An expansion of the economy brings about a corresponding increase in quantity demanded for normal goods while a contraction in the economy causes a decline in the demand for the normal goods. On the contrary, the demand for inferior goods is not recurrent (Pech 24). The more the positive value for income elasticity of demand for a product is, the more sensitive consumer demand is to the fluctuations in national income. Banks can take advantage of the income elasticity of demand by analyzing the patterns in demand for money by its customers as their real income changes. Banks can provide customers with more credit cards should there be a period of economic expansion marked by a substantial increase in the income of customers (Hosek 5).
Therefore, in the short time, consumers are getting more careful with their discretionary spending and this lead to a serous drop in passenger volume. Consumers are not ready to pay former prices for airlines. These changes affect a change in demand of air flights. Besides, customers are intend to choose a cheaper costs airlines operators when the economy is suffering It is considered that the airline industry is a cyclical system. Airlines have to scope with high fuel prices, labor demands, operating and maintaining costs, and declining passengers.

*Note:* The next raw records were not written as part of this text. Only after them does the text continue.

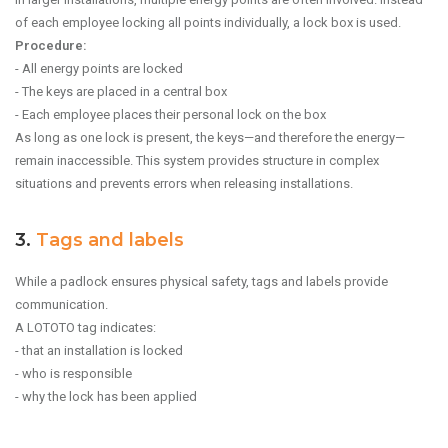
of each employee locking all points individually, a lock box is used.
Procedure:
- All energy points are locked
- The keys are placed in a central box
- Each employee places their personal lock on the box
As long as one lock is present, the keys—and therefore the energy—
remain inaccessible. This system provides structure in complex
situations and prevents errors when releasing installations.
3.
Tags and labels
While a padlock ensures physical safety, tags and labels provide
communication.
A LOTOTO tag indicates:
- that an installation is locked
- who is responsible
- why the lock has been applied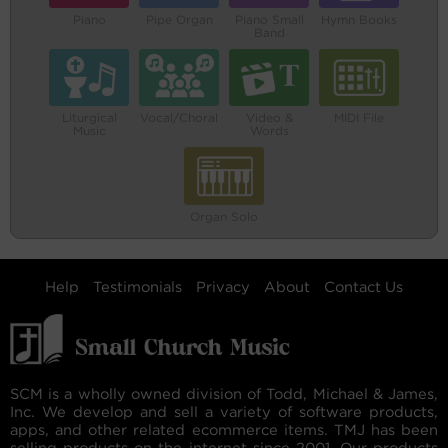
Piano
Pipe Organ
Piano Small
Hymn Books
Band
Liturgical
Vocal/Choral
Video &
MIDI File
Music
Words
Organ Solo
Help
Testimonials
Privacy
About
Contact Us
SCM is a wholly owned division of Todd, Michael & James,
Inc. We develop and sell a variety of software products,
apps, and other related ecommerce items. TMJ has been
selling products on the internet since 2001. Our products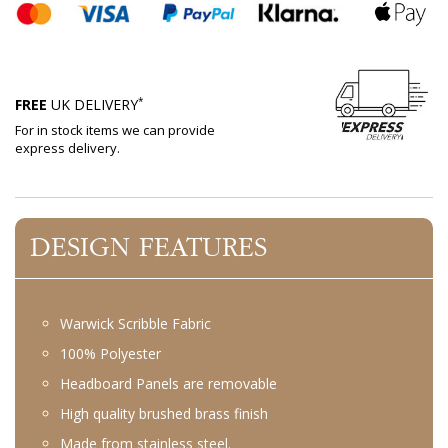
*
FREE
UK DELIVERY
For in stock items we can provide
express delivery.
DESIGN FEATURES
Warwick Scribble Fabric
100% Polyester
Headboard Panels are removable
High quality brushed brass finish
Made from stainless steel.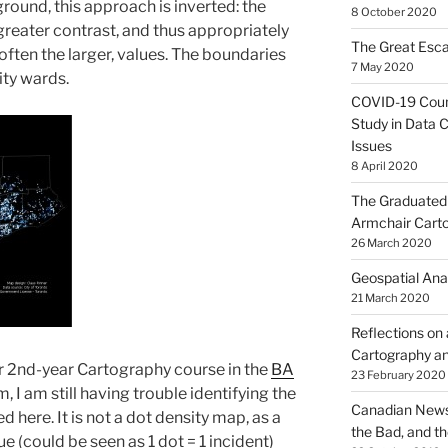
und, this approach is inverted: the
8 October 2020
 greater contrast, and thus appropriately
The Great Esca
ften the larger, values. The boundaries
7 May 2020
ity wards.
COVID-19 Coun
Study in Data C
Issues
8 April 2020
The Graduated 
Armchair Cart
26 March 2020
Geospatial Ana
21 March 2020
Reflections on
Cartography an
ur 2nd-year Cartography course in the
BA
23 February 2020
 I am still having trouble identifying the
Canadian News
here. It is not a dot density map, as a
the Bad, and t
e (could be seen as 1 dot = 1 incident)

We can look out for the examples of elasticity of demand very easily. For an instance the fall or rise in the price of food, shelter and machines do not show elasticity of demand, as they fall into the category of basic needs of people and so are inelastic in nature. But if there is any slight change in the price of liquor, or any other luxuries which are elastic in nature you can notice the fluctuations in the elasticity of demand. Elasticity of demand can be classified as: Price Elasticity Demand: In this situation a rise or fall in the price of a commodity is directly proportional to the change in the demand of the commodity. Income Elasticity Demand: In this situation a rise or fall in the income of the buyer is directly proportional to the change in the demand of the
Both in the planes or in the airport. Summary: The market is globally growing due to highly educated customers willing to travel, the political scene trying to reduce countries borders. The Technological innovation helps the industry to target
The five forces are listed as below: i. Threat of new entrants For the period of 2001-2004, the threat of new entrants in airline industry is low due to the economies of scale, capital requirement and government policies. The US airline business has been immensely affected by the September 11 tragedies where terrorists used appropriated American and United aircrafts to crash into the World
This can be shown in graph 3. There are many factors that affect the value of price elasticity of demand, examples are the more close substitutes there are the more elastic the demand will be because consumer has a substitute to switch to. Necessities have an inelastic demand. For lower-income countries, rice is a necessity because some has low price elasticity of demand. The proportion of a consumers’ income also affects the elasticity of
Food has a relatively inelastic demand. Its mean that as the price changes, the demand does not change much. On the other hand, we can observe that the food so expensive at the airport. For example, there are people who will buy some food to eat at the airport whilst waiting or latecomers who do not have time to spare for consuming homecooked meals so they
Throughout the last century the shipping trade has seen a general increase in total trade volume. Increasing manufacture and also the relaxation of national economies have fuelled trade and a growing demand for shopper product. Advances in technology have additionally created shipping more and more economical, swift technique of transportation. Over the last four decades total mobile trade estimates have quadrupled, from simply over eight thousand billion tonne-miles in 1968 to over thirty two thousand billion tonne-miles in 2008. like all industrial sectors, however, shipping may be liable to economic downturns. Indeed, following many years of implausibly buoyant shipping markets, for several trades the most effective in living memory, abundant of the international shipping trade has fallen prey to the worldwide economic downswing.